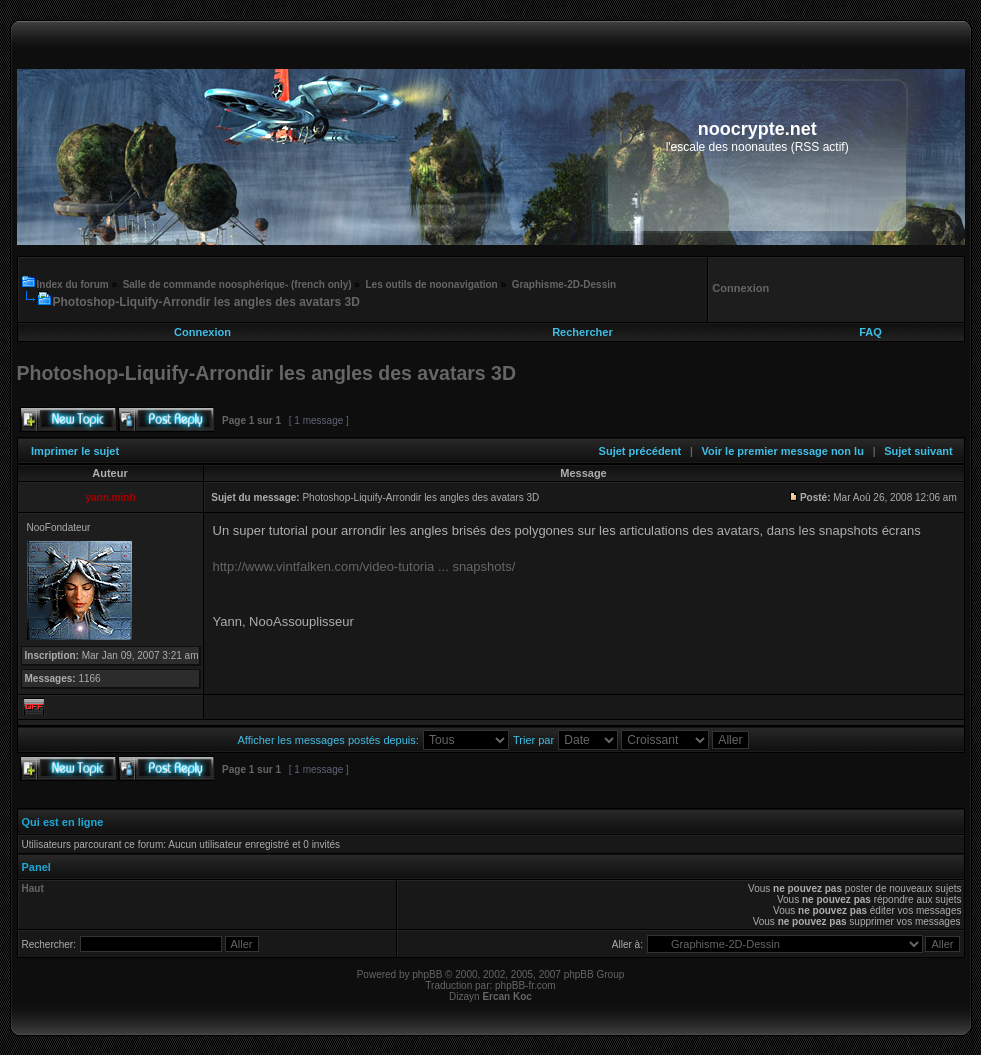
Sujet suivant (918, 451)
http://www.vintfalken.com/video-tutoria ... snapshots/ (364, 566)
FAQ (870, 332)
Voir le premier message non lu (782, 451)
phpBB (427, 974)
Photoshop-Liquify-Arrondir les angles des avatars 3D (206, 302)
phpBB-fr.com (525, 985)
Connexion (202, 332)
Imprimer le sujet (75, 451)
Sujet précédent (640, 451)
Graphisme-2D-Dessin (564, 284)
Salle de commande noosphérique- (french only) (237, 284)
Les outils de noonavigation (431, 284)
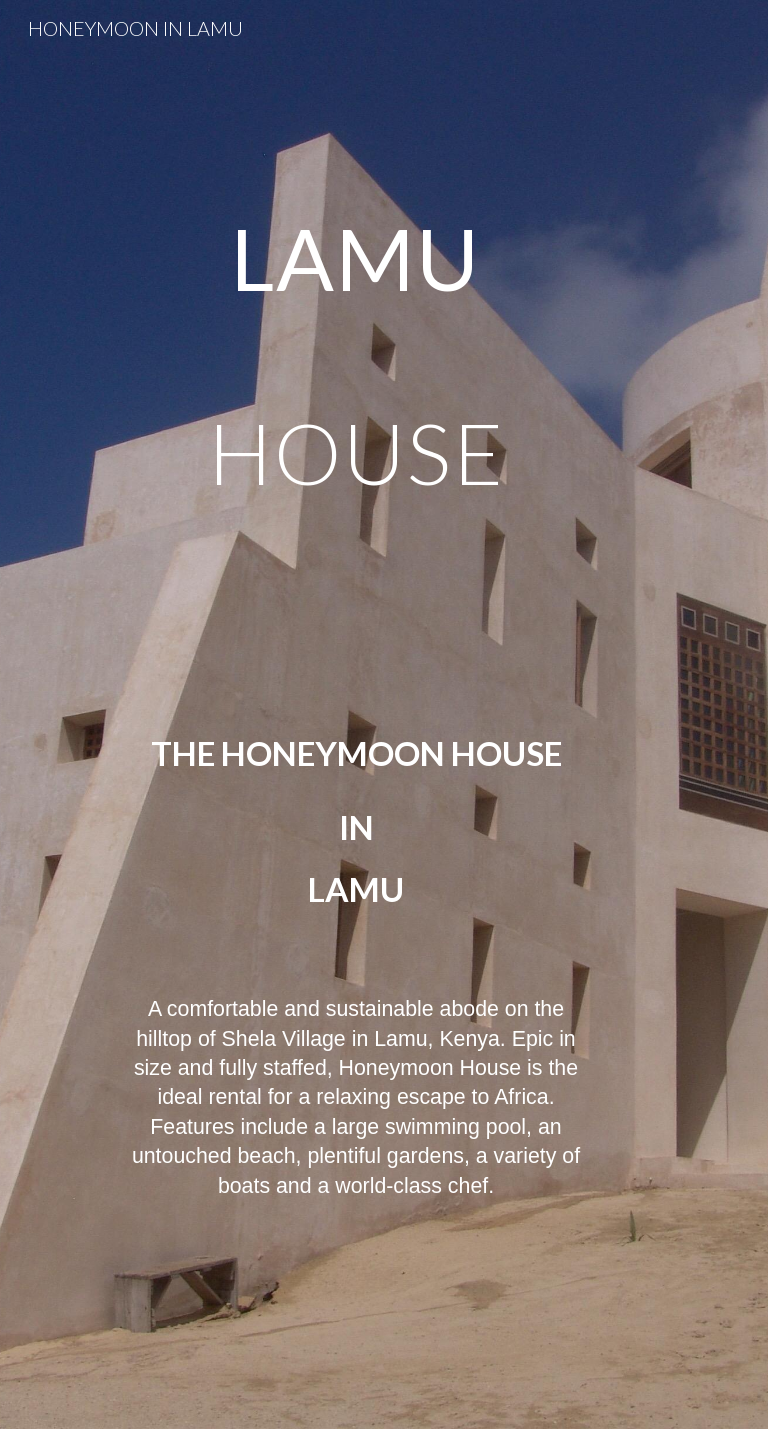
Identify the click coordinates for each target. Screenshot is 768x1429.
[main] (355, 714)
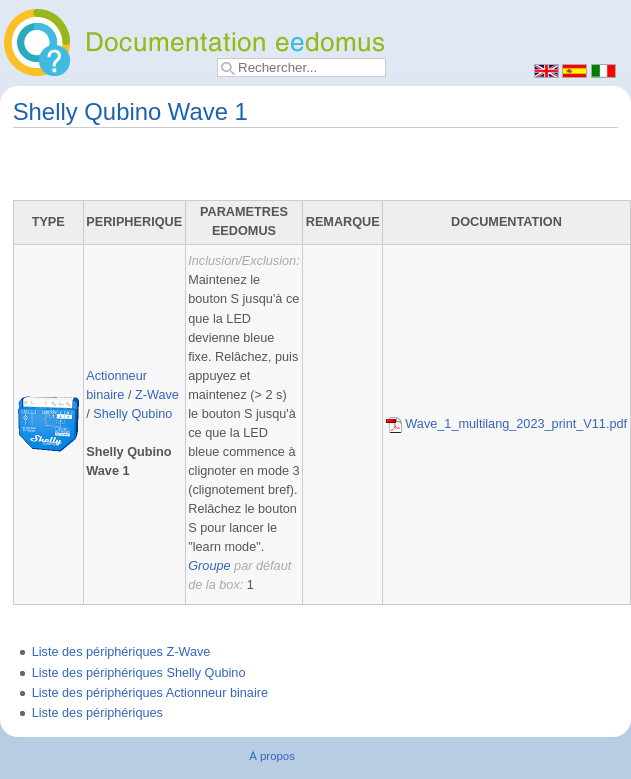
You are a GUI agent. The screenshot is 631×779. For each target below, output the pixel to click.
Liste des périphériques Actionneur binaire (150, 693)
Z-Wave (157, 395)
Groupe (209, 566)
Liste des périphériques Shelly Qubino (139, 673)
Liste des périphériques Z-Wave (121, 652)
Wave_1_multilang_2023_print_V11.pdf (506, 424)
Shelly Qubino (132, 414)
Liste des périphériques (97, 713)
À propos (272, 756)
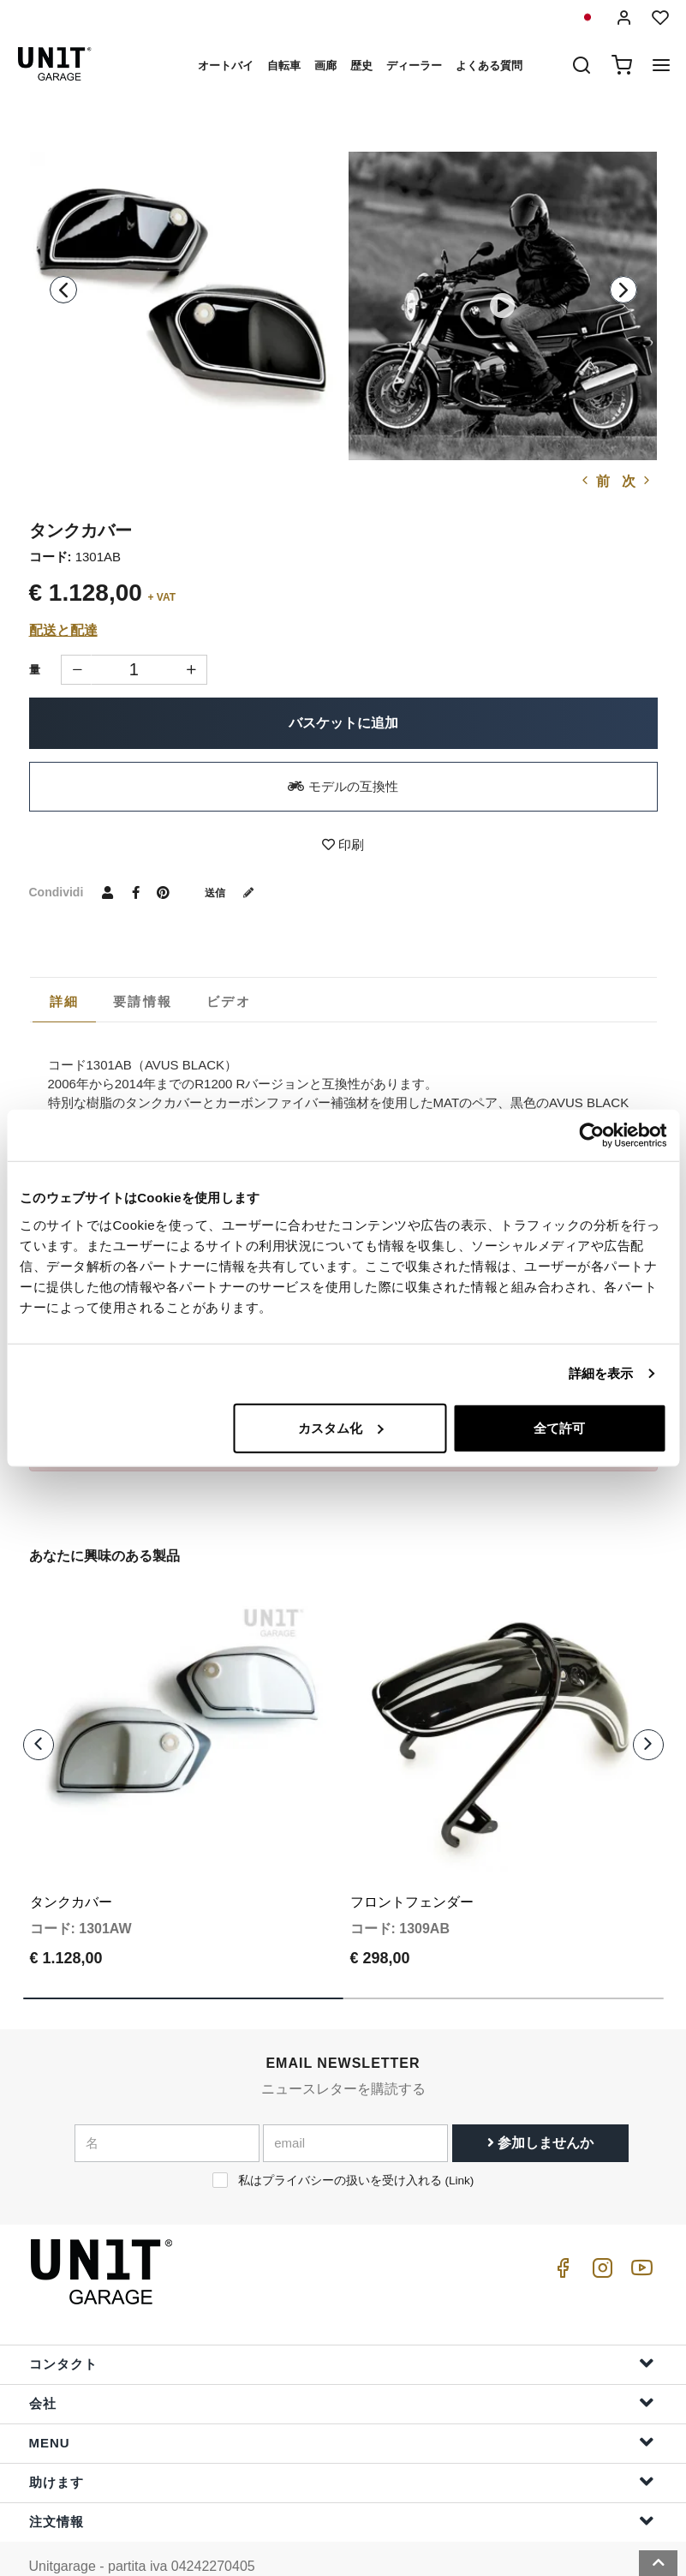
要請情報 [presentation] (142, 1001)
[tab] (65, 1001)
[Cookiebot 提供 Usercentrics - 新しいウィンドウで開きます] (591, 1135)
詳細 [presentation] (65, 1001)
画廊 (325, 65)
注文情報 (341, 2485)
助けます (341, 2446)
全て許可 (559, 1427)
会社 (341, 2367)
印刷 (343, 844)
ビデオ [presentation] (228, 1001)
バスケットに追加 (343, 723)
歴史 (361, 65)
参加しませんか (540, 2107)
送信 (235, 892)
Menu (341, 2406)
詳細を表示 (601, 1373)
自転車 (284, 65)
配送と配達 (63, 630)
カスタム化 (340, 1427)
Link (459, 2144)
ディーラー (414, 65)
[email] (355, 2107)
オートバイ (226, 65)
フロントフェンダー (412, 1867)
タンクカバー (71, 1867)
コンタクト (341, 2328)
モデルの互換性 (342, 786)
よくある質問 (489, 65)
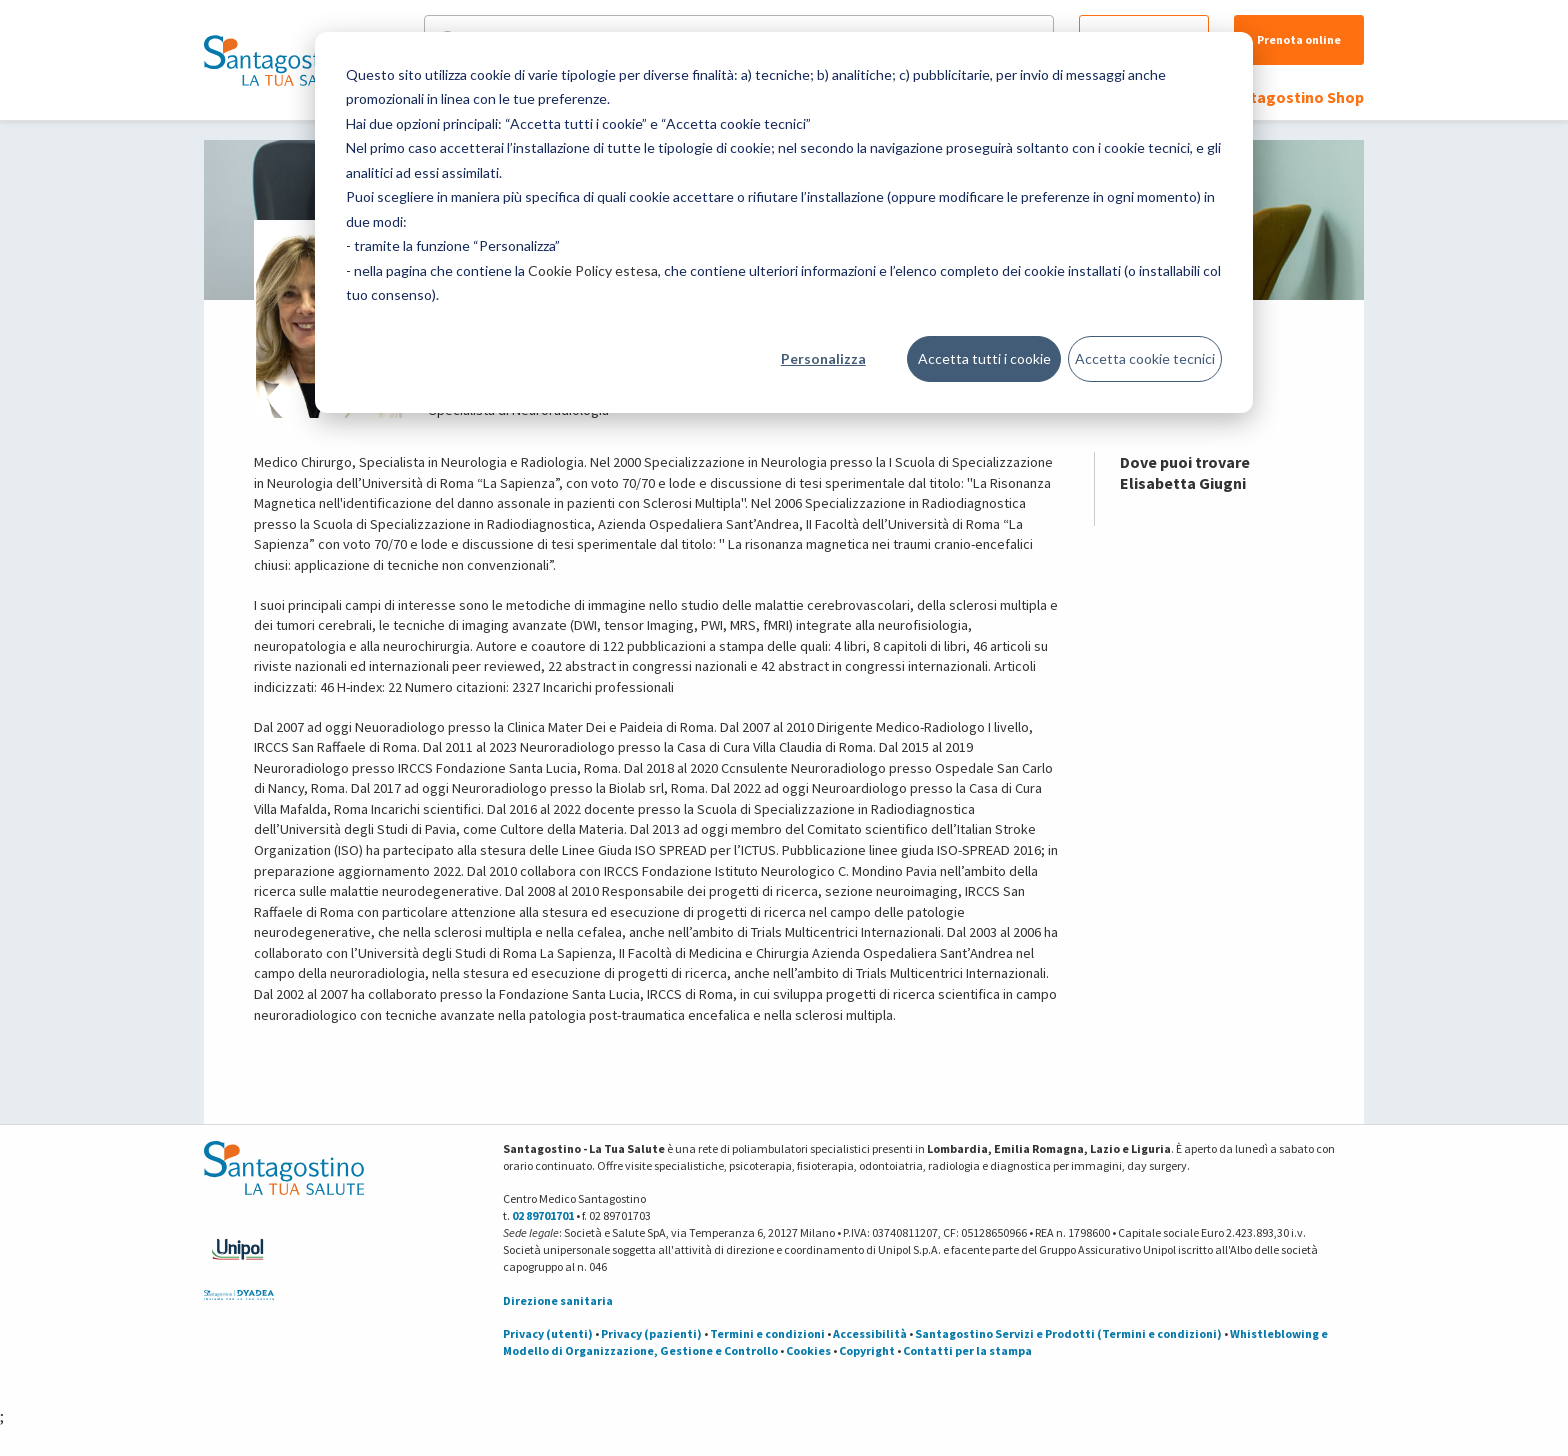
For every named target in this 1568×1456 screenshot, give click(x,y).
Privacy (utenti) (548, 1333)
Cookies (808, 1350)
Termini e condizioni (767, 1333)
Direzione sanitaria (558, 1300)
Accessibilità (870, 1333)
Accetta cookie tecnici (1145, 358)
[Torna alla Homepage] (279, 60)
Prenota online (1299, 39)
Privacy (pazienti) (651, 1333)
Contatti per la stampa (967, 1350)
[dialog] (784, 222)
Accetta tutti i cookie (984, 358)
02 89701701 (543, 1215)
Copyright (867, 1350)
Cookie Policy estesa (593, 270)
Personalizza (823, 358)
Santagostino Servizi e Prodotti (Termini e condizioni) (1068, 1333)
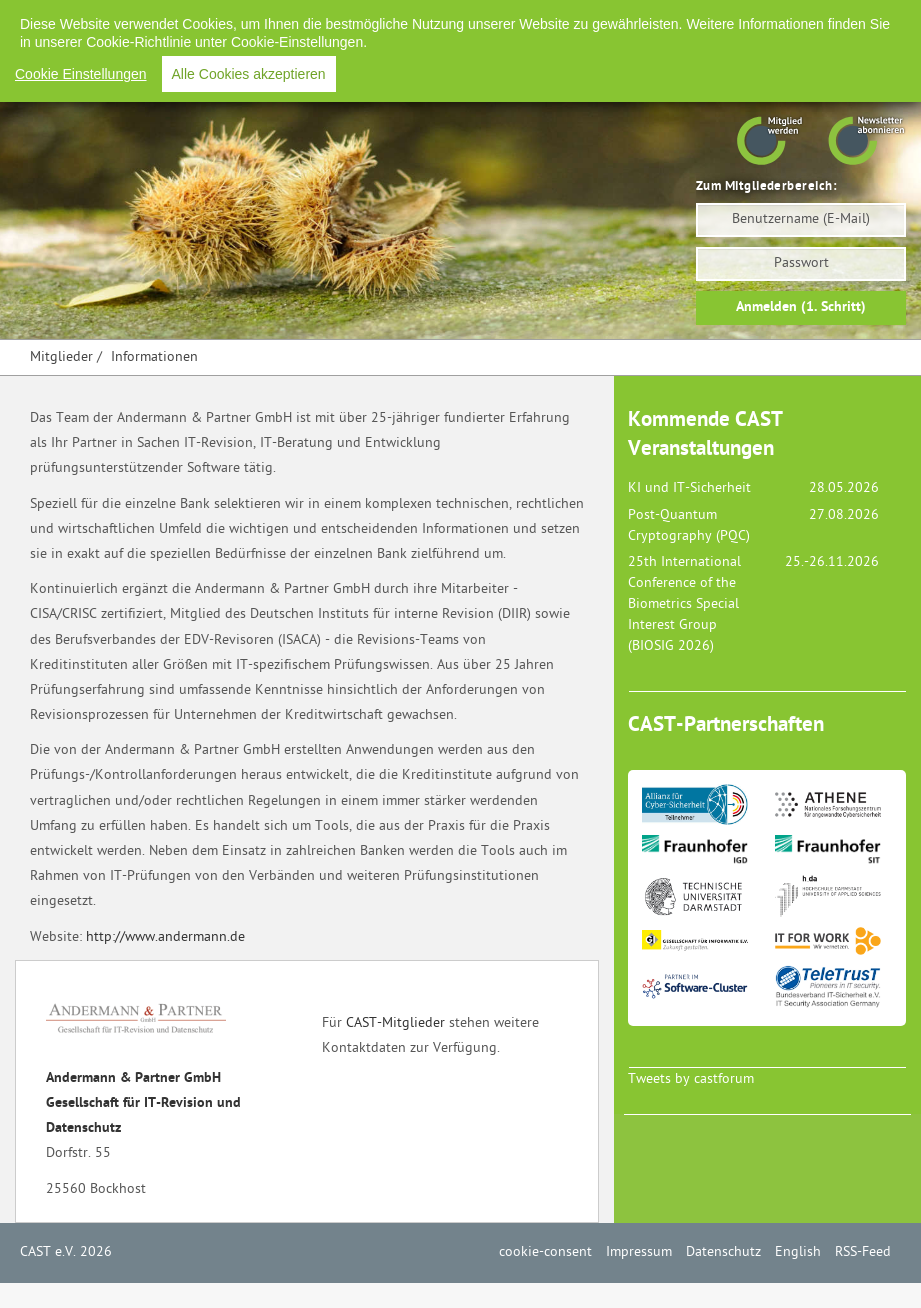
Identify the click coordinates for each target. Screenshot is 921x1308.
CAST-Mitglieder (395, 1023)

++++++++++

### EXERCISE
Reproduce the lines from the line with "[Torna alla Homepage] (279, 60)" through the last line of the entries exactly, including both ends and excluding pictures.

### YOUR RESPONSE
[Torna alla Homepage] (279, 60)
Prenota online (1299, 39)
Privacy (pazienti) (651, 1333)
Contatti per la stampa (967, 1350)
[dialog] (784, 222)
Accetta tutti i cookie (984, 358)
02 89701701 (543, 1215)
Copyright (867, 1350)
Cookie Policy estesa (593, 270)
Personalizza (823, 358)
Santagostino Servizi e Prodotti (Termini e condizioni) (1068, 1333)
Identify the click coordinates for each target. Screenshot is 921x1308.
CAST-Mitglieder (395, 1023)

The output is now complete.